» WORK INSTRUCTION:
In the entries that follow, the line with "Школьный навигатор RAEX" opens the range and the line with "斌.民生与家计：清初至民国时期江南居民的消费［M］.上海：复旦大学出版社，200" closes it; repeat that range exactly, both lines included.

» EXERCISE MATERIAL:
· · · ·

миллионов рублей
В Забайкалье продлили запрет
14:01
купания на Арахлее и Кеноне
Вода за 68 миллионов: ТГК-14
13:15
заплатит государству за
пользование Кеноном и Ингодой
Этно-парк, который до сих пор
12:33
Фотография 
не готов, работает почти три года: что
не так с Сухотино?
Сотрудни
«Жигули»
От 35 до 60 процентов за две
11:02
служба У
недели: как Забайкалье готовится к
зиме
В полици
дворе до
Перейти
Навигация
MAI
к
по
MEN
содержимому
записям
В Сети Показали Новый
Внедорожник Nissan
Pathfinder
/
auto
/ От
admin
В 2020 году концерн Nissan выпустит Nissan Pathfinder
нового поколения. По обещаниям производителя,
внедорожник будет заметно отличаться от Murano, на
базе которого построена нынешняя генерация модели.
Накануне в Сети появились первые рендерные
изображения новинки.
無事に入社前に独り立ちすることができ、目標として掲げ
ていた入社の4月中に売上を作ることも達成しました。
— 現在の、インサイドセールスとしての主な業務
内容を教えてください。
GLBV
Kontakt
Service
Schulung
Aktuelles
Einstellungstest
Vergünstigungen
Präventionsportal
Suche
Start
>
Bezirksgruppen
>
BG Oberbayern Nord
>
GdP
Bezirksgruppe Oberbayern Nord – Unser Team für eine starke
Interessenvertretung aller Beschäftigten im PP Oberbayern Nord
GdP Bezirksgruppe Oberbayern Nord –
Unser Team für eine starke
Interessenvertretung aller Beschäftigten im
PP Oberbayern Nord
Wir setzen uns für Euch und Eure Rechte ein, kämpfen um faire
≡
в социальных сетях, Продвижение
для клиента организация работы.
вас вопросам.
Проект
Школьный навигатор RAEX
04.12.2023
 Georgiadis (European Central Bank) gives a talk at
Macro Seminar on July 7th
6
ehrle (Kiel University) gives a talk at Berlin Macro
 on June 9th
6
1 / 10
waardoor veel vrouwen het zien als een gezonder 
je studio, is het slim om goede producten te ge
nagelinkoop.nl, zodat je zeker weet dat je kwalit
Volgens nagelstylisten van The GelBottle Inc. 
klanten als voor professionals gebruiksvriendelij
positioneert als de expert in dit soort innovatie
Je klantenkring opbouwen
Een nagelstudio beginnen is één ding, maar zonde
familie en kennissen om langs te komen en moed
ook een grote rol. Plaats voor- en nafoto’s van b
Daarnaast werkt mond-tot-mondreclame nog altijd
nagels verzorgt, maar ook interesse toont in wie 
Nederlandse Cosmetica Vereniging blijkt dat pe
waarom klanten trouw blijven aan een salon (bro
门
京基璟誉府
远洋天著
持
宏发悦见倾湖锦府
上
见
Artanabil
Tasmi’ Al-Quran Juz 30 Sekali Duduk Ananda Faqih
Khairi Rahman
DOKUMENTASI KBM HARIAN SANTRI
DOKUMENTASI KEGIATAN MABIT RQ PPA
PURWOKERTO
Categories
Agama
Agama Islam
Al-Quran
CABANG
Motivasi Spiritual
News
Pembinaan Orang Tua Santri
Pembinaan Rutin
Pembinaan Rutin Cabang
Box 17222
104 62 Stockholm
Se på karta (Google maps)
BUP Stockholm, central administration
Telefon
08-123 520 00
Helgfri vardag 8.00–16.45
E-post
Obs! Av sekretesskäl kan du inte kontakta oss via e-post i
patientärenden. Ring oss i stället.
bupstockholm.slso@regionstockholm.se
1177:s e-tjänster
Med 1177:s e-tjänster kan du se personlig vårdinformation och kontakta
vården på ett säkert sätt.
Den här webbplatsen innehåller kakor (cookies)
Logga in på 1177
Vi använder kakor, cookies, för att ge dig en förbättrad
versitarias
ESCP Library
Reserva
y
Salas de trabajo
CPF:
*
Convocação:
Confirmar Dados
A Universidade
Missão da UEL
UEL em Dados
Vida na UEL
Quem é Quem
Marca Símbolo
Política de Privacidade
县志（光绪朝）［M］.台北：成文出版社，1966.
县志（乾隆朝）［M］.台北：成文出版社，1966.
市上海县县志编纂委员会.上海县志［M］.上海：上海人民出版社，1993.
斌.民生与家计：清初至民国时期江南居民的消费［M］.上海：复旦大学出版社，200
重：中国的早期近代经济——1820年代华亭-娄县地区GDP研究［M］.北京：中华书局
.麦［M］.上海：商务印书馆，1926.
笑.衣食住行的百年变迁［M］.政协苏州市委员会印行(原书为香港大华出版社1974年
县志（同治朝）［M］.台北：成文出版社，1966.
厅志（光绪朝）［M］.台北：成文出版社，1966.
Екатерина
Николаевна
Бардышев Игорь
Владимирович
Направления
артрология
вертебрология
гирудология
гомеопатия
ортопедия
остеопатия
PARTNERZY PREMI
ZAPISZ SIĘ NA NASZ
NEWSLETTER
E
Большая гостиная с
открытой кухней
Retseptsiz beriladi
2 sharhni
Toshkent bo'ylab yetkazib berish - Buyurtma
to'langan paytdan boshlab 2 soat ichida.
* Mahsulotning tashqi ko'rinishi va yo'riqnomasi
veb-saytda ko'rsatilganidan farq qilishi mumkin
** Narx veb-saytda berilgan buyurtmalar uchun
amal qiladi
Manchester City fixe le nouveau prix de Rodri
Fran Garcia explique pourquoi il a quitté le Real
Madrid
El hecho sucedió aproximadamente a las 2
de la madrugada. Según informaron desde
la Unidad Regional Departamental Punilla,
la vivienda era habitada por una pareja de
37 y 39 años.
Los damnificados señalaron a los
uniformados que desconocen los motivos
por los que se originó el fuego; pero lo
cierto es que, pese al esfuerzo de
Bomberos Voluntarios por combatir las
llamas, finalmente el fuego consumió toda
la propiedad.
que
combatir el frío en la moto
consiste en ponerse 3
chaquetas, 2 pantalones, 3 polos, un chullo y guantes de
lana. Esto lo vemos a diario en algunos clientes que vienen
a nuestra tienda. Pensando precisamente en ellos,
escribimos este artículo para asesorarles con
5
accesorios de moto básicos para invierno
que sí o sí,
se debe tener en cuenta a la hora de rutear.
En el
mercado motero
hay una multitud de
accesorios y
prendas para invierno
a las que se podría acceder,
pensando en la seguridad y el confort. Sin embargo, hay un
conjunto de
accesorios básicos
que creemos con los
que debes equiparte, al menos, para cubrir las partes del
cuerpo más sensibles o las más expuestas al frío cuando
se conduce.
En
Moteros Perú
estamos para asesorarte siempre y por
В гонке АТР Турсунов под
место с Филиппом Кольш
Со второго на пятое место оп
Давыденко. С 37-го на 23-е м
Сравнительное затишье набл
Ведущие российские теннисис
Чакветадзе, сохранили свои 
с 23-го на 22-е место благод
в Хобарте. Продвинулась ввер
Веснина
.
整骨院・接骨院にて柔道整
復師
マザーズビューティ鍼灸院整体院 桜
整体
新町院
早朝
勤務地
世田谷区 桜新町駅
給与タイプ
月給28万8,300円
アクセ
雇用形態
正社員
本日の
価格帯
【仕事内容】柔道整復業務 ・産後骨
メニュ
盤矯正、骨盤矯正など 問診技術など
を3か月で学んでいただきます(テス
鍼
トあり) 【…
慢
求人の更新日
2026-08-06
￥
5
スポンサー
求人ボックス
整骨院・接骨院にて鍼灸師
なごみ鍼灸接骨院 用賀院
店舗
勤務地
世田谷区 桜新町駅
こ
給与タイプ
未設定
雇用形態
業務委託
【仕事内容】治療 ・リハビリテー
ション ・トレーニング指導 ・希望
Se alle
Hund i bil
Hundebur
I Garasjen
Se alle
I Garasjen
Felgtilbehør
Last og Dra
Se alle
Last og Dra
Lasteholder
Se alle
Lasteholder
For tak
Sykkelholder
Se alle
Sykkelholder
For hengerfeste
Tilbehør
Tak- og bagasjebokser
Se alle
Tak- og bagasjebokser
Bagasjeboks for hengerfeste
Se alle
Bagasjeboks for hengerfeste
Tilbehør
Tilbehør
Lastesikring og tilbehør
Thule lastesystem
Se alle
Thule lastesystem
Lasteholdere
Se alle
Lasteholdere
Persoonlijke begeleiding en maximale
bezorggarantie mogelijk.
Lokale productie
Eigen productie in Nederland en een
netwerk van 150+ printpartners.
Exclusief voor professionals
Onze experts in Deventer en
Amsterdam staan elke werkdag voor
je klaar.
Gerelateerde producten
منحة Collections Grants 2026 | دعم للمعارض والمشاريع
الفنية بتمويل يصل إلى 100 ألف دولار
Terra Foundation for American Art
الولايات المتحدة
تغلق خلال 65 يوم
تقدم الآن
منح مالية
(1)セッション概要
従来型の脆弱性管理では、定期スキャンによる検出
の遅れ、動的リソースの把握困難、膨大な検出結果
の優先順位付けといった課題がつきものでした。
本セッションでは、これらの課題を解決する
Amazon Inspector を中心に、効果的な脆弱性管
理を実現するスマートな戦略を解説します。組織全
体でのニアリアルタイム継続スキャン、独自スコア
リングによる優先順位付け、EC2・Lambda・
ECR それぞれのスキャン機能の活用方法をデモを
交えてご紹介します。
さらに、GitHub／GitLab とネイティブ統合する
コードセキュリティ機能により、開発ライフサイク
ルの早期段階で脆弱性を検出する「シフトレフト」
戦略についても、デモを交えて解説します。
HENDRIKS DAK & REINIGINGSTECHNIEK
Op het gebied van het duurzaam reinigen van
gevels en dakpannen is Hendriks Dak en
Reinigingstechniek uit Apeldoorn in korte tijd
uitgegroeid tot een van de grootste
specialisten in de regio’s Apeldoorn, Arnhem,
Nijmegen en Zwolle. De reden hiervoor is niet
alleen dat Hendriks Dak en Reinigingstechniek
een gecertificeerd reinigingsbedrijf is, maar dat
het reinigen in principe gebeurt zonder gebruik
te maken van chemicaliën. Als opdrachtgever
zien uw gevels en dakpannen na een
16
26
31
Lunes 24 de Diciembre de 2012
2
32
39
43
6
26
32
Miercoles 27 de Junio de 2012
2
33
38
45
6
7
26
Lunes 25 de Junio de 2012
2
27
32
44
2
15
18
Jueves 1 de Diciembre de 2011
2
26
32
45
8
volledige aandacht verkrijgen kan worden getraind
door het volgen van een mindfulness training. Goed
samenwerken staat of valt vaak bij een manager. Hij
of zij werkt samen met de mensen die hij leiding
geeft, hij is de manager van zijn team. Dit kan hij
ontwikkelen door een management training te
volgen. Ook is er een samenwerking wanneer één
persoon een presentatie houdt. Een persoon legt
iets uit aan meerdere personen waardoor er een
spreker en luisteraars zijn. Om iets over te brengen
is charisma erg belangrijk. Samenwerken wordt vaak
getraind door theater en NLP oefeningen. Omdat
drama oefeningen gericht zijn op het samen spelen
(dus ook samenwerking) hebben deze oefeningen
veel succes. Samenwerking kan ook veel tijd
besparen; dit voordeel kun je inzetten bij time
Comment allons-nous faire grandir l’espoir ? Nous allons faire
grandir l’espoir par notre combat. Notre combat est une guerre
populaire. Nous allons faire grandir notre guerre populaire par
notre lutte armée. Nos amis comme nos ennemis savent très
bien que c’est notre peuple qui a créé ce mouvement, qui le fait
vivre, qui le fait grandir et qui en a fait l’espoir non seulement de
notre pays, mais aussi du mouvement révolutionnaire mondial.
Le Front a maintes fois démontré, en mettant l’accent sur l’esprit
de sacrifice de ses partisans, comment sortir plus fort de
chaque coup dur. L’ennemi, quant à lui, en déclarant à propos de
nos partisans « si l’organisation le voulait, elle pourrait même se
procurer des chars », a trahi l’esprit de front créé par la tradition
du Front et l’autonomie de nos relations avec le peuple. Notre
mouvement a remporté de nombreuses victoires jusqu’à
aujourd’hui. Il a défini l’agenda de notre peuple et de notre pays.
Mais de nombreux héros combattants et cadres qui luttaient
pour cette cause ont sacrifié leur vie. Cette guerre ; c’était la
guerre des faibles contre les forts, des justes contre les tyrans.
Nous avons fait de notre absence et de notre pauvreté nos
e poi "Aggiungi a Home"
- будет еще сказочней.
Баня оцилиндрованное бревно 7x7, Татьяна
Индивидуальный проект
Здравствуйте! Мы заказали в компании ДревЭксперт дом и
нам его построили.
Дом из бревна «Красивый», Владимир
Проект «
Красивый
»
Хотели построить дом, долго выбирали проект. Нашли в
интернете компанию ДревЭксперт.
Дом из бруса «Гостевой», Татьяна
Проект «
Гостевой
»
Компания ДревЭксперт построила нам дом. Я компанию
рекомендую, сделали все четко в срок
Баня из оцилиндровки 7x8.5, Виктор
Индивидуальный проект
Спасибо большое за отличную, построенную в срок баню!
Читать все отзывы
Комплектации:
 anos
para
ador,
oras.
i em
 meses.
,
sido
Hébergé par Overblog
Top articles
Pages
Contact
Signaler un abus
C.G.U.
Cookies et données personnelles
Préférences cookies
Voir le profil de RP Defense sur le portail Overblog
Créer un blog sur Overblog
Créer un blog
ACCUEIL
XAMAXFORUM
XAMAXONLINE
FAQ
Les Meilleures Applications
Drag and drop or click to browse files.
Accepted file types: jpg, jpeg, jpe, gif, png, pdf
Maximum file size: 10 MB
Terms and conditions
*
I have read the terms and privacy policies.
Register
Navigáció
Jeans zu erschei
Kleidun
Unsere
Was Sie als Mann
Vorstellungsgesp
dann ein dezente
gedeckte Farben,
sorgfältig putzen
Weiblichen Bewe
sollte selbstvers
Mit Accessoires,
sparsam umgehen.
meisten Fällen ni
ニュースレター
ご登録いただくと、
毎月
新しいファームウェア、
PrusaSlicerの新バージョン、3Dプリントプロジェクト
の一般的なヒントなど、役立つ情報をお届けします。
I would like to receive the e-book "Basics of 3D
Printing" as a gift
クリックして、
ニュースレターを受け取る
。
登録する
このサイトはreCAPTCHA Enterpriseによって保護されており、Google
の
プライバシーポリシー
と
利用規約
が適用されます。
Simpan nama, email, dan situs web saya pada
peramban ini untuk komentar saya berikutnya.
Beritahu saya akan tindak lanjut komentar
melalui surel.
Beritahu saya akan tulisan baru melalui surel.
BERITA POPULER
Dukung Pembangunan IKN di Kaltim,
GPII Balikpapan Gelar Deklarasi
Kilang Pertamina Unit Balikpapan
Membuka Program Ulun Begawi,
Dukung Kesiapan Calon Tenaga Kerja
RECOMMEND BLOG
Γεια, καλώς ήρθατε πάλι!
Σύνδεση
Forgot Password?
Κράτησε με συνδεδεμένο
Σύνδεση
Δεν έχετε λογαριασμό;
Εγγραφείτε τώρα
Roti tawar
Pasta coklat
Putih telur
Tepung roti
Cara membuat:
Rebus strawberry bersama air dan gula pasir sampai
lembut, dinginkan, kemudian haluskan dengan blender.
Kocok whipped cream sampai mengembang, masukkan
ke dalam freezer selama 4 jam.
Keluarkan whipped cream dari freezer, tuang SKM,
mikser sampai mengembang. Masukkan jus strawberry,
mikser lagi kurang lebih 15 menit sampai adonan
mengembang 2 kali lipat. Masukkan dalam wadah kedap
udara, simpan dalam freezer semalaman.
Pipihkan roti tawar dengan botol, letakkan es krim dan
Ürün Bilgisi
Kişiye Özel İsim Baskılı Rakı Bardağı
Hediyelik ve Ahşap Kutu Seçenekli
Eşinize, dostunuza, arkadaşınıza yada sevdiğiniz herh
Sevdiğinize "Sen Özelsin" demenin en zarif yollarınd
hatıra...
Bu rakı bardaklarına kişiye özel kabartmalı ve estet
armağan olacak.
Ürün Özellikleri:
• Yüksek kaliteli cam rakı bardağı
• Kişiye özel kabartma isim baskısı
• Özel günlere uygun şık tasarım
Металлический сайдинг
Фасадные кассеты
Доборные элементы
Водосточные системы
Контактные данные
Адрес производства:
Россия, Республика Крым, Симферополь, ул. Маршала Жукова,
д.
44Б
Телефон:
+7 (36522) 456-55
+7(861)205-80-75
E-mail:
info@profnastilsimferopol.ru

· · · ·

» EXERCISE RESULT:
Школьный навигатор RAEX
04.12.2023
 Georgiadis (European Central Bank) gives a talk at
Macro Seminar on July 7th
6
ehrle (Kiel University) gives a talk at Berlin Macro
 on June 9th
6
1 / 10
waardoor veel vrouwen het zien als een gezonder 
je studio, is het slim om goede producten te ge
nagelinkoop.nl, zodat je zeker weet dat je kwalit
Volgens nagelstylisten van The GelBottle Inc. 
klanten als voor professionals gebruiksvriendelij
positioneert als de expert in dit soort innovatie
Je klantenkring opbouwen
Een nagelstudio beginnen is één ding, maar zonde
familie en kennissen om langs te komen en moed
ook een grote rol. Plaats voor- en nafoto’s van b
Daarnaast werkt mond-tot-mondreclame nog altijd
nagels verzorgt, maar ook interesse toont in wie 
Nederlandse Cosmetica Vereniging blijkt dat pe
waarom klanten trouw blijven aan een salon (bro
门
京基璟誉府
远洋天著
持
宏发悦见倾湖锦府
上
见
Artanabil
Tasmi’ Al-Quran Juz 30 Sekali Duduk Ananda Faqih
Khairi Rahman
DOKUMENTASI KBM HARIAN SANTRI
DOKUMENTASI KEGIATAN MABIT RQ PPA
PURWOKERTO
Categories
Agama
Agama Islam
Al-Quran
CABANG
Motivasi Spiritual
News
Pembinaan Orang Tua Santri
Pembinaan Rutin
Pembinaan Rutin Cabang
Box 17222
104 62 Stockholm
Se på karta (Google maps)
BUP Stockholm, central administration
Telefon
08-123 520 00
Helgfri vardag 8.00–16.45
E-post
Obs! Av sekretesskäl kan du inte kontakta oss via e-post i
patientärenden. Ring oss i stället.
bupstockholm.slso@regionstockholm.se
1177:s e-tjänster
Med 1177:s e-tjänster kan du se personlig vårdinformation och kontakta
vården på ett säkert sätt.
Den här webbplatsen innehåller kakor (cookies)
Logga in på 1177
Vi använder kakor, cookies, för att ge dig en förbättrad
versitarias
ESCP Library
Reserva
y
Salas de trabajo
CPF:
*
Convocação:
Confirmar Dados
A Universidade
Missão da UEL
UEL em Dados
Vida na UEL
Quem é Quem
Marca Símbolo
Política de Privacidade
县志（光绪朝）［M］.台北：成文出版社，1966.
县志（乾隆朝）［M］.台北：成文出版社，1966.
市上海县县志编纂委员会.上海县志［M］.上海：上海人民出版社，1993.
斌.民生与家计：清初至民国时期江南居民的消费［M］.上海：复旦大学出版社，200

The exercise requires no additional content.